The meaning of the word agaka therefore isn’t so much “alphabet” as “writing”, a stick with Ogam notches conveying a message. The name Ogam likely comes from oga-ama, ogasun (property, wealth) ama (Priestess, mother) property of the Priestess, which indicates that the script was originally designed for use by the clergy of the pre-Christian religion.
Ogam was adopted and further developed by the first monks in Ireland. Our earliest information indicates that they were not sure as to where Ogam came from. According to the “Auraicept” the origin of Irish and Ogam must be sought in the Near East: “In Dacia it was invented, though others say it was in the Plain of Shinar” (line 1105-06). A “made in Ireland” version is recorded in “In Lebor Ogaim” in which the inventor is “Ogma mac Elathan who is said to have been skilled in speech and poetry and to have created the system as proof of his intellectual ability and with the intention that it should be the preserve of the learned, to the exclusion of rustics and fools” ( McManus 8.4).
The script was used by the monks as a monument script between 450 and 800 A.D. and they used it for literary purposes between 650 and 900 A.D. Every time the script was inscribed in stone it must have been used thousands of times on sticks, for which medium the script was obviously designed. Over 500 Ogam inscriptions are known from Ireland (collected by R.A.S. Macalister), some 40 from Scotland ( A. Jackson) and a growing number from the east coast of North America.
The fact that not a single one has been successfully translated is not so much the fault of the monks who wrote the texts, as of our linguists, all of whom assumed that the language of the script was Gaelic. However, this assumption appears to be without foundation, because the syntax of the Gaelic language in no way lends itself to be written in traditional Ogam.
There are many questions arising as to what calendrical practice was used by the Celtic people. Regarding this issue there are three primary schools of thought. These three theories all attempt to offer us a better understanding of the Celtic calendar. To use the term ‘Celtic calendar’ is somewhat inaccurate, as it were the Druids who were primarliy concerned with calendar-keeping.

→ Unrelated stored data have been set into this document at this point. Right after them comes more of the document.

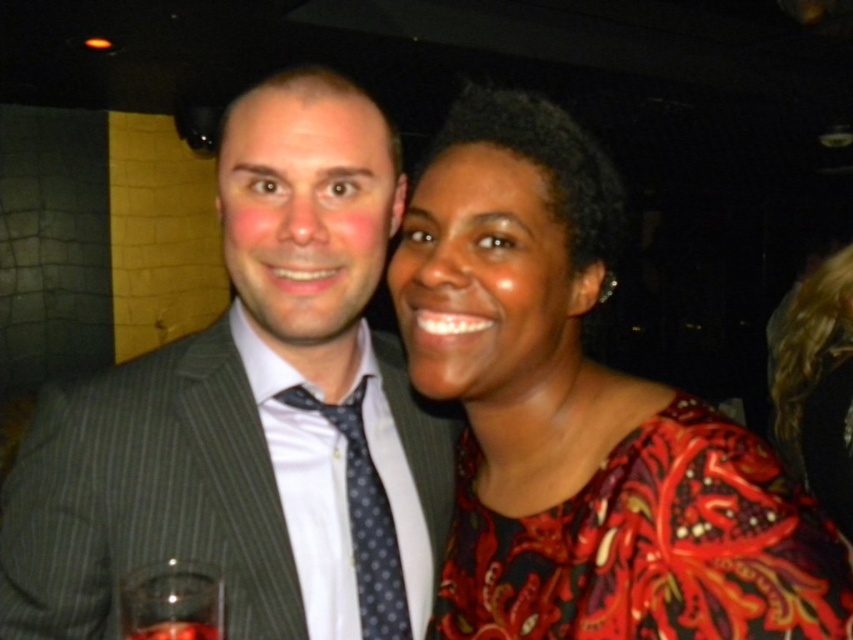 Question: Which point is closer to the camera?

Choices:
 (A) (810, 321)
 (B) (274, 397)
 (C) (281, 522)

Answer: (C)

Question: Can you confirm if floral-patterned fabric dress at center is thinner than floral-patterned blouse at right?

Choices:
 (A) no
 (B) yes

Answer: (B)

Question: Does gray pinstripe suit at center have a smaller size compared to floral-patterned blouse at center?

Choices:
 (A) no
 (B) yes

Answer: (A)

Question: Can you confirm if transparent glass at lower left is wider than translucent glass at lower left?

Choices:
 (A) no
 (B) yes

Answer: (B)

Question: Which point is farther to the camera?

Choices:
 (A) polka dot silk tie at center
 (B) floral-patterned fabric dress at center
 (C) floral-patterned blouse at center
 (D) gray pinstripe suit at center

Answer: (A)

Question: Estimate the real-world distances between objects in this image. Which object is farther from the floral-patterned blouse at center?

Choices:
 (A) polka dot silk tie at center
 (B) floral-patterned blouse at right

Answer: (B)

One of the most commonly accepted beliefs holds that the year was divided into thirteen months with an extra day or so the end of the year used to adjust the calendar. This theory states that the months correspond to the vowels of the Ogham or Celtic Tree Alphabet. For every of the months there was a designated tree. From this a ‘tree calendar’ wheel emerged
Most archaeologist and historians accept another calendar. This calender is represented by the surviving fragments of a great bronze plate, the Coligny Calendar, which originally measured 5 feet by 3-1/2 feet. This plate, found in eastern France, was engraved in the Gaulish language (similar to Welsh) in Roman-style letters and numerals. It depicts a system of time keeping by lunar months, showing 62 consecutive months with 2 extra months inserted to match the solar timetable. They appear to have worked with a 19-year time cycle that equaled 235 lunar months and had an error of only half a day.
The third school of thought is an amalgam of both of the others. The proponents of this last theory believe that the first calendar pre-dates the Coligny discovery.
It is from ancient writers such as Caesar that we learn that the Celts were to have counted by nights and not days and in reckoning birthdays and new moon and new year their unit of reckoning is the night followed by the day.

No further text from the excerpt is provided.